While all are articulate people of conscience, three of the film's
subjects stand out to me. At first glance, Adele Welty would appear to
be an unlikely enemy of the state. Arrested during a protest on Capitol
grounds, she's 66, a grandmother and wouldn't look out of place at a
church bake sale. She lost her son, a firefighter, on 9/11 (Welty
watched the buildings collapse on him from her office a few blocks
away) and in time came to the conclusion that "the best legacy I could
build for Timmy would be one of peace, to try to stop any more innocent
civilians from being killed."
 
She shares the unforgettable story of traveling to Iraq as part of a
delegation to provide medical supplies. "We were all on atrocity
overload," she relates. "One evening I asked a group of Iraqis?"What do
you do to decompress, to relax?" They said, "When there's electricity,
we watch television. We love Seinfeld." "In the recreation halls of
our army bases", she points out, "our soldiers sit and watch Seinfeld.
They're all laughing. And in the morning, when the sun comes up, they
start killing each other."
 
There's U.S. Representative Jim Moran (D-VA), one of the minority of
Congress members to oppose the Iraq War from the beginning.

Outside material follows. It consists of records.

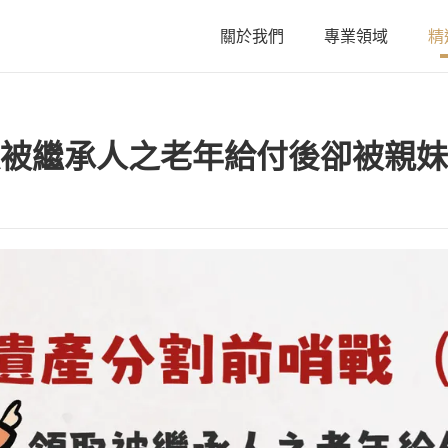
關於我們
專業領域
精
關於我們
被繼承人之老年給付後卻被親妹
陳星年 主持律師
黃欣安 主持律師
吳郁婷 主持律師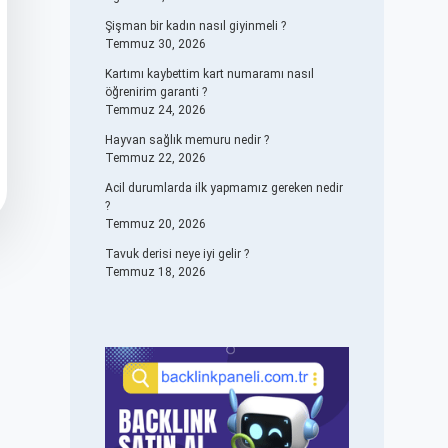
Şişman bir kadın nasıl giyinmeli ?
Temmuz 30, 2026
Kartımı kaybettim kart numaramı nasıl
öğrenirim garanti ?
Temmuz 24, 2026
Hayvan sağlık memuru nedir ?
Temmuz 22, 2026
Acil durumlarda ilk yapmamız gereken nedir
?
Temmuz 20, 2026
Tavuk derisi neye iyi gelir ?
Temmuz 18, 2026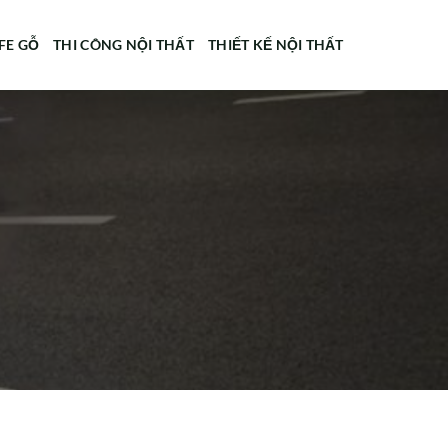
FE GỖ
THI CÔNG NỘI THẤT
THIẾT KẾ NỘI THẤT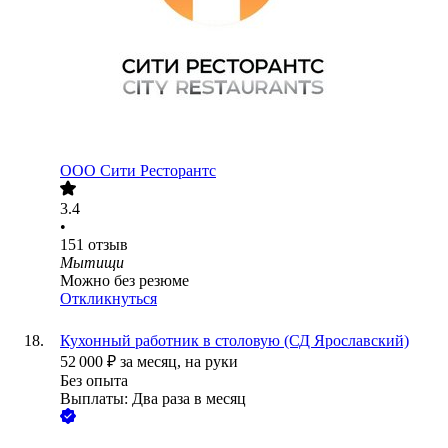
ООО
Сити Ресторантс
3.4
•
151
отзыв
Мытищи
Можно без резюме
Откликнуться
Кухонный работник в столовую (СД Ярославский)
52 000
₽
за месяц,
на руки
Без опыта
Выплаты: Два раза в месяц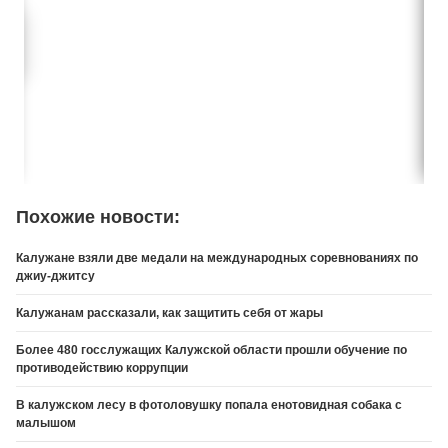
Похожие новости:
Калужане взяли две медали на международных соревнованиях по
джиу-джитсу
Калужанам рассказали, как защитить себя от жары
Более 480 госслужащих Калужской области прошли обучение по
противодействию коррупции
В калужском лесу в фотоловушку попала енотовидная собака с
малышом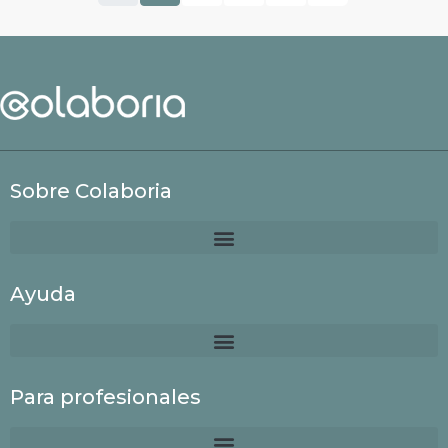
Sobre Colaboria
Ayuda
Para profesionales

Where were
the others, the film asks by implication, when he was publicly
debunking the administration's premise for an invasion "the mythical
link between the terrorist attacks and Saddam's regime?" This has been
the worst foreign policy fiasco in American history," he charged, "Now
we're being told we're going to Iraq to fight Al Qaeda. There were no
Al Qaeda in Iraq when we went into Iraq. Saddam had nothing to do with
9/11".
 
We hear from soldiers who were there and witnessed firsthand the
arrogance and folly of the White House. Former Sgt. John Bruhns, for
example, speaks eloquently about why he volunteered and the appalling
pinheadedness of Bush-Rumsfeld policies. Bruhns lost a close friend on
9/11. He wanted to take action against the evildoers his government
told him were responsible, Al Qaeda and the Taliban. Instead, he found
himself taking action against ordinary Iraqis.
 
"We were fighting just the people who live there. Go house to house,
kick down the door. Do this two to three nights a week in two or three
communities, they're not feeling liberated; they're feeling occupied. I
know if anybody came into this country and kicked down my front door,
they'd have to fight me to the death."
 
"I was on active duty", he reflects," speaking out against the war. I'm
proud of my military service. I'm not proud of the Iraq War. I was
personally hurt to find that every reason I was given to go to war with
that country was false."
 
Finding Our Voices is splendidly edited, narrated by Martin Sheen with
his customary finesse and authority and written with a terrific
historical grasp. Hughes instructively compares early, unpopular
resistance to the Iraq War to controversial uprisings from the Boston
Tea Party and that of the suffragettes through the civil rights
movement and argues passionately for the vital importance of civil
protest. "Without dissent there is no debate," the filmmaker asserts.
"Without debate, there is no democracy. In a democracy you cannot
afford to forget that each voice matters."
 
In the early days now of a new administration committed to correcting
the mistakes of the last and repairing the damage done to this
country's standing, Finding Our Voices leaves little doubt as to the
debt owed to a relatively few brave Americans who, when it wasn't quite
as fashionable or safe as it is now to do so, dared to raise theirs.